Thursday, December 29, 2011

Why I Don't Use Emacs

I didn't start developing code on *nix systems until around 1987. At the time, I was doing a gig with BBN, which a former coworker described as “a halfway house for MIT postgrads.” As such, emacs was clearly the editor of choice, although we used Sun hardware, so vi was available.

On my first day, I sat down with the emacs tutorial. And after a few minutes, tried to save my file. Nothing happened. In fact, nothing I typed had any effect. It took me a few more minutes to figure out what had happened.
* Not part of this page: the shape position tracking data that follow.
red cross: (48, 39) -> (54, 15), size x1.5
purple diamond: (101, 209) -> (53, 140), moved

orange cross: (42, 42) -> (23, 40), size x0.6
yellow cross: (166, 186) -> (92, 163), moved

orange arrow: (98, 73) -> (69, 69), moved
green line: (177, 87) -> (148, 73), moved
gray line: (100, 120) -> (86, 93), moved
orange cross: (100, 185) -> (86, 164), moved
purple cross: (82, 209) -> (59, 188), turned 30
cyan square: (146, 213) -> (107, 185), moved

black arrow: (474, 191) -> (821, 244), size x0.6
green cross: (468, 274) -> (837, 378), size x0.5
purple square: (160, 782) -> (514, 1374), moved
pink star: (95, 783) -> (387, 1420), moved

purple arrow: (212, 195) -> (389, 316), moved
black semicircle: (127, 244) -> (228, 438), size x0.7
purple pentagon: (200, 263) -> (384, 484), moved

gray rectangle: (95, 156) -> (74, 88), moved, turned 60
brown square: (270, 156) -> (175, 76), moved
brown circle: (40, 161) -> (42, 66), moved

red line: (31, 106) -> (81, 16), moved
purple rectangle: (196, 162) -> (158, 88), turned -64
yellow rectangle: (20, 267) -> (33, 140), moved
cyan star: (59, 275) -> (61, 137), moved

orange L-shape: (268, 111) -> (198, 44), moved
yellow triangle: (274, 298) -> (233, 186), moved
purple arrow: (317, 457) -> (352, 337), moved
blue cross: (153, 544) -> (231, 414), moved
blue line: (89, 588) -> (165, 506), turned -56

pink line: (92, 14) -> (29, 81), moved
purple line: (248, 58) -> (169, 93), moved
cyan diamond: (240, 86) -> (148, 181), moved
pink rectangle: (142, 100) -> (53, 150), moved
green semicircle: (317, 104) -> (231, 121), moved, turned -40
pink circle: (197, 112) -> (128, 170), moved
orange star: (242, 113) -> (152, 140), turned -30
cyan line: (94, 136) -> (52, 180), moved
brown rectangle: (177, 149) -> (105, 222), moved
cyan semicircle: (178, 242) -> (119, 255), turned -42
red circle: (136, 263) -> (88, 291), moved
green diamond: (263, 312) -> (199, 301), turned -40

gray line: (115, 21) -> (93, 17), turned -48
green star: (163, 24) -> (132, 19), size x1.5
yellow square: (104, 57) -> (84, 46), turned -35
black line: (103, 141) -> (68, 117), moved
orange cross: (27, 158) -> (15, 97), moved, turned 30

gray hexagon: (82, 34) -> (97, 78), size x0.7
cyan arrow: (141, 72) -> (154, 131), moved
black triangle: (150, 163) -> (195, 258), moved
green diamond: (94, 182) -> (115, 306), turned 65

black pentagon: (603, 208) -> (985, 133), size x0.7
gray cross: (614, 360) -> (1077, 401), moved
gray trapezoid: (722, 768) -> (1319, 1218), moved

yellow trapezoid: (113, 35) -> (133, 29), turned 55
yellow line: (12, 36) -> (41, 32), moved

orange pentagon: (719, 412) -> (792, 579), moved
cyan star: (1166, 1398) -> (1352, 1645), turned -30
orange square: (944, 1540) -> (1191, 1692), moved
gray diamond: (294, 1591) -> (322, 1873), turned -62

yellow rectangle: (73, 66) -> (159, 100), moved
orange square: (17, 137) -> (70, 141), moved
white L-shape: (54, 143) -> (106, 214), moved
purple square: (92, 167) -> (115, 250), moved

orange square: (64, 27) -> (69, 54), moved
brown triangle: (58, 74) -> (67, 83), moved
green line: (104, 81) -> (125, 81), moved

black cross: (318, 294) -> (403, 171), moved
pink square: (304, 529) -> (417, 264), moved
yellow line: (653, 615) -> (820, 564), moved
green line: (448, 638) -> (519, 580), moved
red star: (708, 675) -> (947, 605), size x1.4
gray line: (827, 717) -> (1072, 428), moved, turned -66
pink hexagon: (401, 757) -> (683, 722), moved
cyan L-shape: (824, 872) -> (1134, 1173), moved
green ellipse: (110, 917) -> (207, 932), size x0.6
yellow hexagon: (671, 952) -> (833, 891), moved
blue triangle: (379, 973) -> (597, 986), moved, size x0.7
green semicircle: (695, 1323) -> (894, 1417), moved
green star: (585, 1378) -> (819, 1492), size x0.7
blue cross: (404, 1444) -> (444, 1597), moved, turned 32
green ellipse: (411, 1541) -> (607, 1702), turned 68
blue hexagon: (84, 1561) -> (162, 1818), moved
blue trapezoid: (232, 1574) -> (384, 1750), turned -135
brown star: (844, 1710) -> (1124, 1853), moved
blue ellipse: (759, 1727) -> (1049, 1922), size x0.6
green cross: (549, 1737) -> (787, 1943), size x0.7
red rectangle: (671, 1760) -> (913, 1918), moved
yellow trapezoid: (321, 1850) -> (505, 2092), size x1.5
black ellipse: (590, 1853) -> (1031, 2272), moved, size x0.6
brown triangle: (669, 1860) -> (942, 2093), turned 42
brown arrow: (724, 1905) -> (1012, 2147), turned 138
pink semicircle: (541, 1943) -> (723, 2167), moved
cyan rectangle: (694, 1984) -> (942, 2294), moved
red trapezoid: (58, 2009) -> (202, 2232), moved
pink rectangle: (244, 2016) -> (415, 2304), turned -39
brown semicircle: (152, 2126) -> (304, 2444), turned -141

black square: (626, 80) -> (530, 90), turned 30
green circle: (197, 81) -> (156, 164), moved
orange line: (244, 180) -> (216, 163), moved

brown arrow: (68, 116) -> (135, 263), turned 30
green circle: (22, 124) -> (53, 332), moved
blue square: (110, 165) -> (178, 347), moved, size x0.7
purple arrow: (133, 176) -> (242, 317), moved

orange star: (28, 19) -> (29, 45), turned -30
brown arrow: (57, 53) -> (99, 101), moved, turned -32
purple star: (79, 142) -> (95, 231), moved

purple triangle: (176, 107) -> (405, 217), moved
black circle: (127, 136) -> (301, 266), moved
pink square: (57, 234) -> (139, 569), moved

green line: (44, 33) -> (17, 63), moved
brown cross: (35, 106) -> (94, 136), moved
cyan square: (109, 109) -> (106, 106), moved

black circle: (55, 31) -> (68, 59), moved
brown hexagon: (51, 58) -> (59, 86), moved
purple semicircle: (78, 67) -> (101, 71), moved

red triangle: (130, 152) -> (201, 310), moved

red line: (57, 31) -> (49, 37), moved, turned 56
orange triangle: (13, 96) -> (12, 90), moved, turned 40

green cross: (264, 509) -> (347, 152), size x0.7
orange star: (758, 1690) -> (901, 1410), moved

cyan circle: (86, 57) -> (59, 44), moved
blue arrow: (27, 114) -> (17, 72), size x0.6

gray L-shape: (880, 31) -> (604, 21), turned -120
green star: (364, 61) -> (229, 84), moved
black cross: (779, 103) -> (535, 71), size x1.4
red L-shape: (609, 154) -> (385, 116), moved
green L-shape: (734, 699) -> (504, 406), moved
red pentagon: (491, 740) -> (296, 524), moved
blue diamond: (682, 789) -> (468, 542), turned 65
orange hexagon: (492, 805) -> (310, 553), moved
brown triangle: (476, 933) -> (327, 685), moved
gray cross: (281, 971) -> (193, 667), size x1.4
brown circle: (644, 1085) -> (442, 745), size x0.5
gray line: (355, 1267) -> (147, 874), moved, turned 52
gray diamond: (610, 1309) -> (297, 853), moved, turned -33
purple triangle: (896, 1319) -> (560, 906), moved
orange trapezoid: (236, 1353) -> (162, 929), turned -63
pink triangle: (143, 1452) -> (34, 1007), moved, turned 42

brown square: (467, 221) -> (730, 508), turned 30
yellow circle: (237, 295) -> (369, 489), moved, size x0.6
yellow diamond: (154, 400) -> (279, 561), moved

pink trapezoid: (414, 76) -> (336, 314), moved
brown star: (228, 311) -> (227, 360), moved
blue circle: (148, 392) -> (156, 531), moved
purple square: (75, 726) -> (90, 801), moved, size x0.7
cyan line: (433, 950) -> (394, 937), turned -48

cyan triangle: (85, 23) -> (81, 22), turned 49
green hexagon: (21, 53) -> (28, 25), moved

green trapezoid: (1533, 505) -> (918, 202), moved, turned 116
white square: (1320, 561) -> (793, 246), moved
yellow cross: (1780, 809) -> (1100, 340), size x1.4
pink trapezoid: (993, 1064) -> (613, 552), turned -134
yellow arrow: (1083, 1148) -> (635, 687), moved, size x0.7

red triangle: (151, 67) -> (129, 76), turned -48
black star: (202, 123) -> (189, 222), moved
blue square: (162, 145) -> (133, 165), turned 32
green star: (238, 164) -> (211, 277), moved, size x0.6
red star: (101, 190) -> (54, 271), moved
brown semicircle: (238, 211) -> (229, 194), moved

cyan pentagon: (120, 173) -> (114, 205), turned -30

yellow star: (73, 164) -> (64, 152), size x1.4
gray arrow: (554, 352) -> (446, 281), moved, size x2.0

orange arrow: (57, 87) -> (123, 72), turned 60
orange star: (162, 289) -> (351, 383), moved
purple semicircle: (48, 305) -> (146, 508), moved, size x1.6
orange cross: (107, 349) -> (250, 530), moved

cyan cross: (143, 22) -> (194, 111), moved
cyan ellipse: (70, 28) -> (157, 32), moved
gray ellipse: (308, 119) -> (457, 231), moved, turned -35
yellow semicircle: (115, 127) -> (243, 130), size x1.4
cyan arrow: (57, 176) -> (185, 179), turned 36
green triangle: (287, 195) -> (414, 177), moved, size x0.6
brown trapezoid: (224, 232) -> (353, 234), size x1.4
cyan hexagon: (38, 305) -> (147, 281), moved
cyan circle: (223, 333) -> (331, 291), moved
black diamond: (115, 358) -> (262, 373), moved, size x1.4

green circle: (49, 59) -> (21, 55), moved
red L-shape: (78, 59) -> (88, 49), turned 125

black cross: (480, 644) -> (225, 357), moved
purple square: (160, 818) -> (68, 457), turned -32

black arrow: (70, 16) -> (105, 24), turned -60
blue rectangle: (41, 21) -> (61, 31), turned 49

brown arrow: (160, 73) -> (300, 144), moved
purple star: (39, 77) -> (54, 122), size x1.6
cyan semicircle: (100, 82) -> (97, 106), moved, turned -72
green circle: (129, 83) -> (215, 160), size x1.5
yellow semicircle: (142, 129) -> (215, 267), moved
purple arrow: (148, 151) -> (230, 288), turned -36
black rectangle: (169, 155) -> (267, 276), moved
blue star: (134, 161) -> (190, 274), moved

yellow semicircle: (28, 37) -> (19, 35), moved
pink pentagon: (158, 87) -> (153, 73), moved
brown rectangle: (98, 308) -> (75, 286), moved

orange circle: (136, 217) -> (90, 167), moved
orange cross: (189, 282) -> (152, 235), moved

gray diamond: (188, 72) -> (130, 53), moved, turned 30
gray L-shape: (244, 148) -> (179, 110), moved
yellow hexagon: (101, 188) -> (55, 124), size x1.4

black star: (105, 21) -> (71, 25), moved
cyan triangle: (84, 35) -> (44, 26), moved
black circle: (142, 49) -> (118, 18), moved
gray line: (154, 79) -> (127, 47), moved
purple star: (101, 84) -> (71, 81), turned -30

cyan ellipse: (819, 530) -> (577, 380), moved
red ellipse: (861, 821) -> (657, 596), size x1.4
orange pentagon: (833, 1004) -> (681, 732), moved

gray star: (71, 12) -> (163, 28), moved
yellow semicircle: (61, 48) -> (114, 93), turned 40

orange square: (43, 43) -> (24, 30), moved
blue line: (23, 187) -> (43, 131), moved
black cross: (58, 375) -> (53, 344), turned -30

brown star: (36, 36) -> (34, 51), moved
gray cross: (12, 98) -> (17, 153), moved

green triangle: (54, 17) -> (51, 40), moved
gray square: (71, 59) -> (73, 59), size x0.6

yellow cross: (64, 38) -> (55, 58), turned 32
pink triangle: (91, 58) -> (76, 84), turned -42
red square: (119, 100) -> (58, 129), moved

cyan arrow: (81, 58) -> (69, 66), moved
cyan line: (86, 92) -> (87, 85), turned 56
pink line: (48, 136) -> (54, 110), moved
I was using a VT-100-compatible terminal (I can't remember the name, but it was a very nice machine with a rotating display that would either show 48 rows or 120 columns). And a VT-100, like all of the ASCII-based terminals that preceded it, used Ctrl-S and Ctrl-Q to suspend and enable the flow of data.

Emacs uses Ctrl-X Ctrl-S to save a file.

My coworkers tried to convince me that this was not a problem: “just remap your keyboard.” But I decided that any editor that could not be used, as-is, on the world's most popular computer terminal was the product of a design ethos that I wanted nothing to do with. I switched to vi and haven't looked back.

Sunday, December 18, 2011

How a GPS Calculates Routes

I recently bought a Garmin nüvi 40LM GPS, and I've been comparing its routes to the ones that I normally drive. There are differences, of course, some of which seem very strange until I think about the routing algorithms involved. On a whim I Googled for websites that described how those algorithms work in a consumer GPS, and didn't find anything in-depth. So here it is.

Disclaimer: I do not work for Garmin, and do not know the exact algorithms or map formats that they use. Up until this week, I did work for the company that produces the digital maps that Garmin uses. However, you won't find any trade secrets here; everything is based on publicly available documentation, well-known algorithms, and my experience implementing those algorithms.

Now that that's out of the way, the place to start is with how digital maps describe roads. Humans tend to think of roads as single continuous entities: Broad Street in Philadelphia for example. It runs 11.5 miles, from the northern border of the city to the southern border. You might think of it as North Broad and South Broad, centered on City Hall, but you wouldn't divide it further than that.

A digital map, however, divides Broad Street into hundreds of road segments, some only 30 meters long. This is because the GPS computer looks at the entire road network as a graph, with each intersection a separate node. Some maps divide the road network further: the Navteq map, for example, inserts a node wherever the speed limit changes. This makes for a lot of data; Navteq tracks over 35 million distinct road segments in North America, and more are added with each map release.

Which causes a problem for routing algorithms, because they work by walking through the graph to find the best path from start to finish. Take a look at the picture below, which is the “GridWorld” used to explain graph algorithms. There are hundreds of ways to get from point A in the upper left, to point P in the lower right.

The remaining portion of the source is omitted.